--- Provided records ---
::::::::

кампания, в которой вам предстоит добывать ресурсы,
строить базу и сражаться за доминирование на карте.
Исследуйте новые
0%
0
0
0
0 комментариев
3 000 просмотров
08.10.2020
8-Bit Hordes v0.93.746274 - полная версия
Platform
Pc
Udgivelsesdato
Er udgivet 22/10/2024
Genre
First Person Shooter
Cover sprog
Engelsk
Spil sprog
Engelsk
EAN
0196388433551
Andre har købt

::::::::

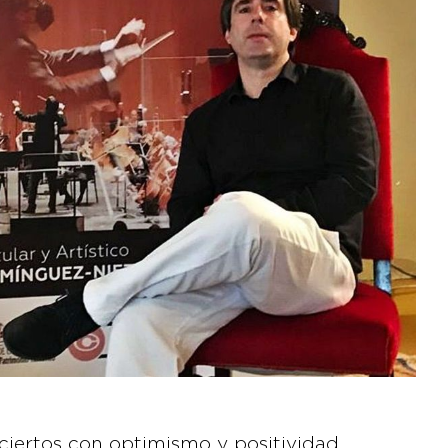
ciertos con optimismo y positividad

::::::::

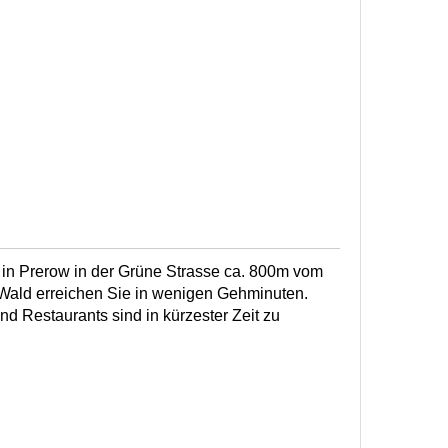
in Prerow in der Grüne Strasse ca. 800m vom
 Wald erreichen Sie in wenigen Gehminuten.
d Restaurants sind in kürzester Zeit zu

::::::::

--- Your assignment ---
A verbatim transcription is needed of the lines above, starting at the line with "кампания, в которой" and ending at the line with "Udgivelsesdato", both included, and of nothing else.

--- Written response ---
кампания, в которой вам предстоит добывать ресурсы,
строить базу и сражаться за доминирование на карте.
Исследуйте новые
0%
0
0
0
0 комментариев
3 000 просмотров
08.10.2020
8-Bit Hordes v0.93.746274 - полная версия
Platform
Pc
Udgivelsesdato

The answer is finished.